WORK TASK -
Find the string "Village" in the records and copy each line where it occurs.

*** Opening of LISTED RECORDS ***

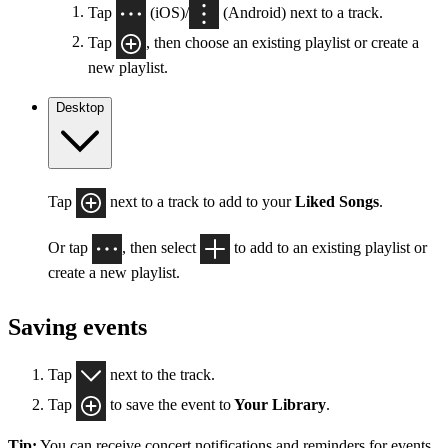
Tap
(iOS)/
(Android) next to a track.
Tap
, then choose an existing playlist or create a
new playlist.
Desktop
Tap
next to a track to add to your
Liked Songs
.
Or tap
, then select
to add to an existing playlist or
create a new playlist.
Saving events
Tap
next to the track.
Tap
to save the event to
Your Library
.
Tip:
You can receive concert notifications and reminders for events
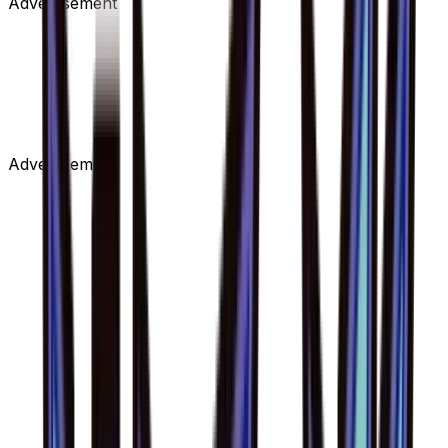
Advertisement
Advertisement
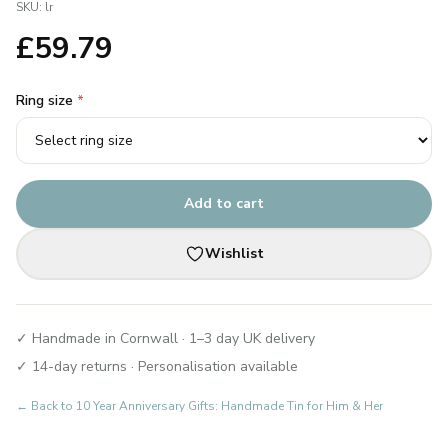
SKU:
lr
£
59.79
Ring size
*
Add to cart
Wishlist
✓ Handmade in Cornwall · 1–3 day UK delivery
✓ 14-day returns · Personalisation available
← Back to
10 Year Anniversary Gifts: Handmade Tin for Him & Her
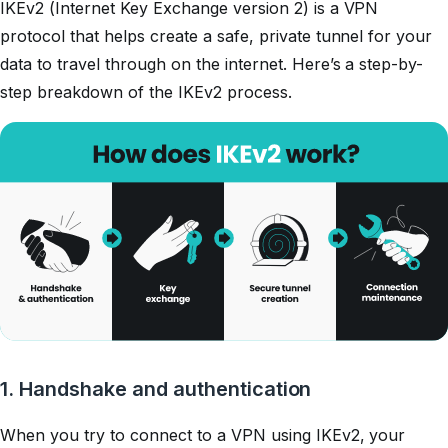
IKEv2 (Internet Key Exchange version 2) is a VPN
protocol that helps create a safe, private tunnel for your
data to travel through on the internet. Here’s a step-by-
step breakdown of the IKEv2 process.
1. Handshake and authentication
When you try to connect to a VPN using IKEv2, your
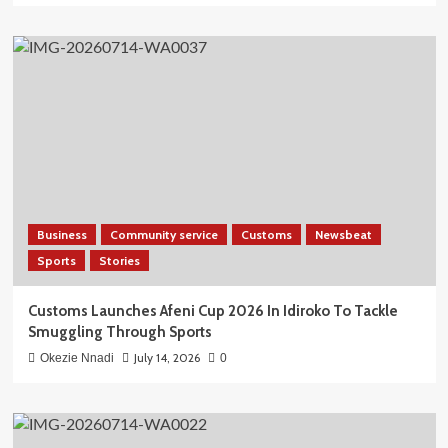
Business
Community service
Customs
Newsbeat
Sports
Stories
Customs Launches Afeni Cup 2026 In Idiroko To Tackle
Smuggling Through Sports
July 14, 2026
Okezie Nnadi
0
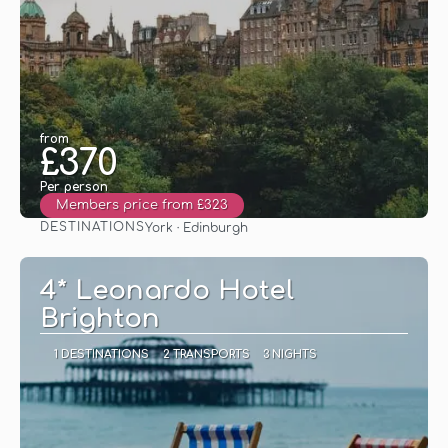
from
£370
Per person
Members price from £323
DESTINATIONS
York · Edinburgh
See
4* Leonardo Hotel
Brighton
1 DESTINATIONS
2 TRANSPORTS
3 NIGHTS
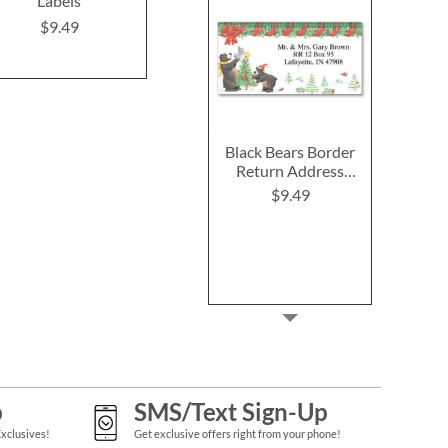
Labels
Labels
(4 Desig
$9.49
$9.49
$9.4
Black Bears Border
Return Address
Labels
$9.49
p
SMS/Text Sign-Up
Exclusives!
Get exclusive offers right from your phone!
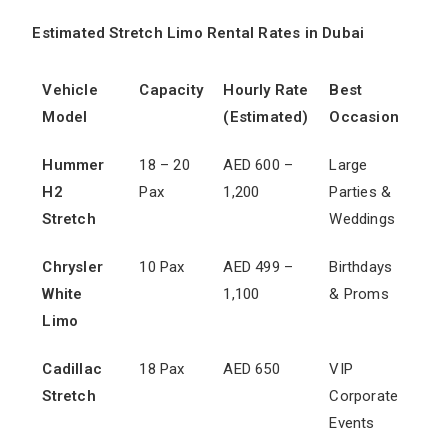
Estimated Stretch Limo Rental Rates in Dubai
Vehicle
Capacity
Hourly Rate
Best
Model
(Estimated)
Occasion
Hummer
18 – 20
AED 600 –
Large
H2
Pax
1,200
Parties &
Stretch
Weddings
Chrysler
10 Pax
AED 499 –
Birthdays
White
1,100
& Proms
Limo
Cadillac
18 Pax
AED 650
VIP
Stretch
Corporate
Events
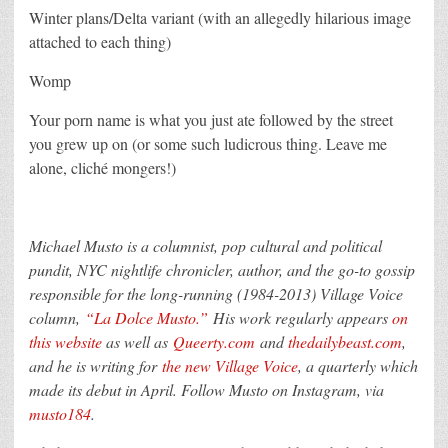
Winter plans/Delta variant (with an allegedly hilarious image
attached to each thing)
Womp
Your porn name is what you just ate followed by the street
you grew up on (or some such ludicrous thing. Leave me
alone, cliché mongers!)
Michael Musto is a columnist, pop cultural and political
pundit, NYC nightlife chronicler, author, and the go-to gossip
responsible for the long-running (1984-2013) Village Voice
column,
“La Dolce Musto.”
His work regularly appears
on
this website
as well as
Queerty.com
and
thedailybeast.com
,
and he is writing for
the new Village Voice
, a quarterly which
made its debut in April.
Follow Musto on Instagram, via
musto184
.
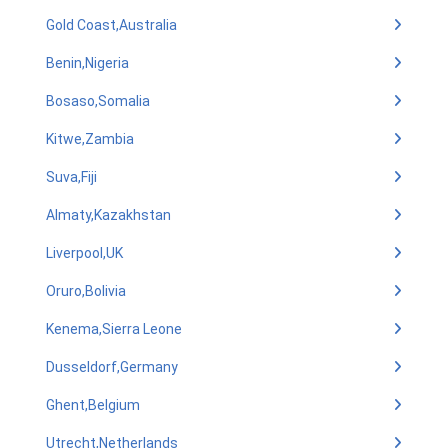
Gold Coast,Australia
Benin,Nigeria
Bosaso,Somalia
Kitwe,Zambia
Suva,Fiji
Almaty,Kazakhstan
Liverpool,UK
Oruro,Bolivia
Kenema,Sierra Leone
Dusseldorf,Germany
Ghent,Belgium
Utrecht,Netherlands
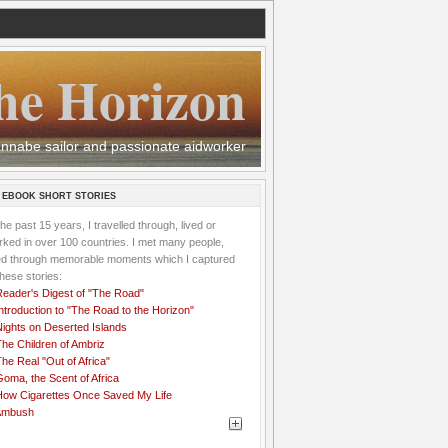
he Horizon
 wannabe sailor and passionate aidworker
 EBOOK SHORT STORIES
the past 15 years, I travelled through, lived or
ked in over 100 countries. I met many people,
ved through memorable moments which I captured
these stories:
Reader's Digest of "The Road"
ntroduction to "The Road to the Horizon"
Nights on Deserted Islands
he Children of Ambriz
he Real "Out of Africa"
oma, the Scent of Africa
How Cigarettes Once Saved My Life
Ambush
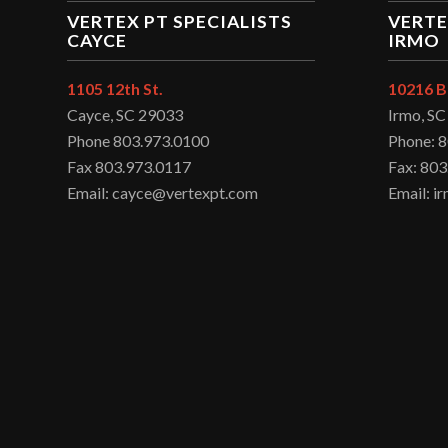
VERTEX PT SPECIALISTS
VERTE
CAYCE
IRMO
1105 12th St.
10216 B
Cayce, SC 29033
Irmo, S
Phone 803.973.0100
Phone: 
Fax 803.973.0117
Fax: 803
Email: cayce@vertexpt.com
Email:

*** Close of LISTED RECORDS ***

OUTPUT BELOW -
responsible for the long-running (1984-2013) Village Voice
the new Village Voice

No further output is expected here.